We will then organize the workshop in two additional parts: 1) Hettel, CS and Corpus Creation; 2) Kretzschmar, CS and Quantitative Measurement. In each part, we will offer explanation and demonstrations for 40 minutes, and allow 20 minutes for experiential learning. Hettel will present a rationale for corpus creation using methods of random sampling. For work on language in texts, this means using either an entire population of texts (such as all the novels by one author) or, more usually, a rigorously sampled selection of texts from a population. Either an entire population of texts or a random sample is required in order to avoid undue influence from any subsection of texts, since CS distributions emerge in every subgroup of texts. Using the example of documents from the nuclear power industry, Hettel will illustrate how a random sample can be created using quotas for each variable to be investigated. Kretzschmar will discuss the problem that frequency patterns that emerge from a CS are always nonlinear, never "normal" in the sense required for use of typical Gaussian statistics. He will present a method to assess just how nonlinear a frequency profile is so that A-curves can be distinguished from normal distributions, and then will discuss how emergent frequency profiles from a CS can be usefully described and differentiated. The discussion will conclude with examples of whole-to-whole and part-to-whole comparisons that take advantage of emergent A-curve patterns.

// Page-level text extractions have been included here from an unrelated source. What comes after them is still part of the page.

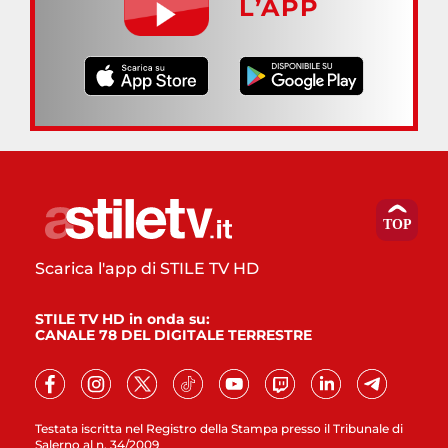
L’APP
Scarica l'app di STILE TV HD
STILE TV HD in onda su:
CANALE 78 DEL DIGITALE TERRESTRE
Testata iscritta nel Registro della Stampa presso il Tribunale di
Salerno al n. 34/2009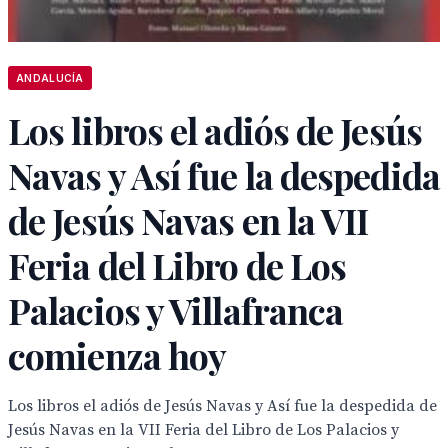
ANDALUCÍA
Los libros el adiós de Jesús
Navas y Así fue la despedida
de Jesús Navas en la VII
Feria del Libro de Los
Palacios y Villafranca
comienza hoy
Los libros el adiós de Jesús Navas y Así fue la despedida de
Jesús Navas en la VII Feria del Libro de Los Palacios y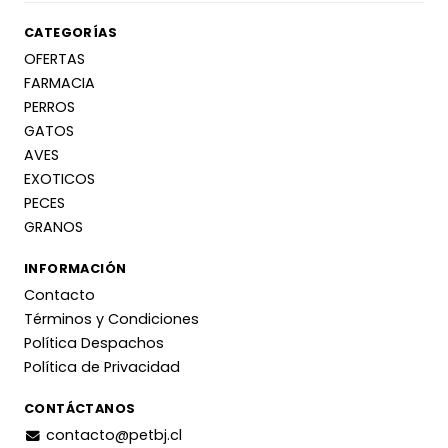
CATEGORÍAS
OFERTAS
FARMACIA
PERROS
GATOS
AVES
EXOTICOS
PECES
GRANOS
INFORMACIÓN
Contacto
Términos y Condiciones
Política Despachos
Política de Privacidad
CONTÁCTANOS
contacto@petbj.cl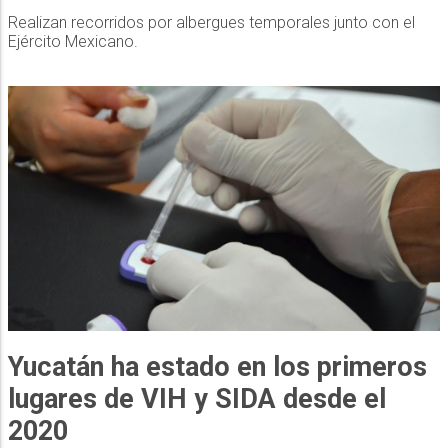
Realizan recorridos por albergues temporales junto con el
Ejército Mexicano.
Yucatán ha estado en los primeros
lugares de VIH y SIDA desde el
2020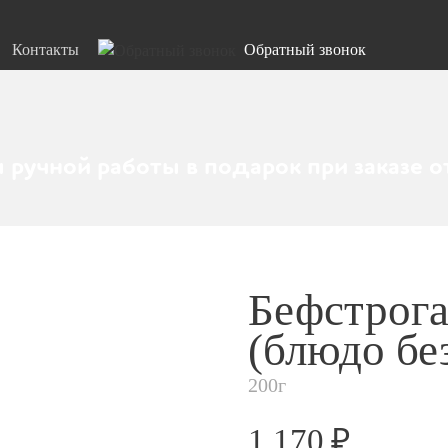
Контакты
Обратный звонок
 ручной работы в подарок при заказе о
Бефстрога
(блюдо бе
200г
1 170 ₽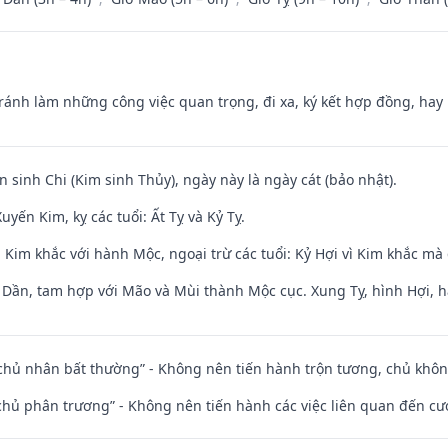
Tránh làm những công việc quan trọng, đi xa, ký kết hợp đồng, hay 
n sinh Chi (Kim sinh Thủy), ngày này là ngày cát (bảo nhật).
yến Kim, kỵ các tuổi: Ất Tỵ và Kỷ Tỵ.
Kim khắc với hành Mộc, ngoại trừ các tuổi: Kỷ Hợi vì Kim khắc mà 
i Dần, tam hợp với Mão và Mùi thành Mộc cục. Xung Tỵ, hình Hợi, h
 chủ nhân bất thường” - Không nên tiến hành trộn tương, chủ kh
t chủ phân trương” - Không nên tiến hành các việc liên quan đến cướ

The organizers will provide data for participants to use on their own laptops. Participants should have a spreadsheet program (Excel, or something that reads Excel files) in order to process the data.'

Bibliography Burkette, A. (2016). Language and material culture: Complex systems in human behavior. Amsterdam: John Benjamins. Kretzschmar, William A., Jr. (2009). The Linguistics of speech. Cambridge: Cambridge University Press. Kretzschmar, William A., Jr. (2015). Language and complex systems. Cambridge: Cambridge University Press.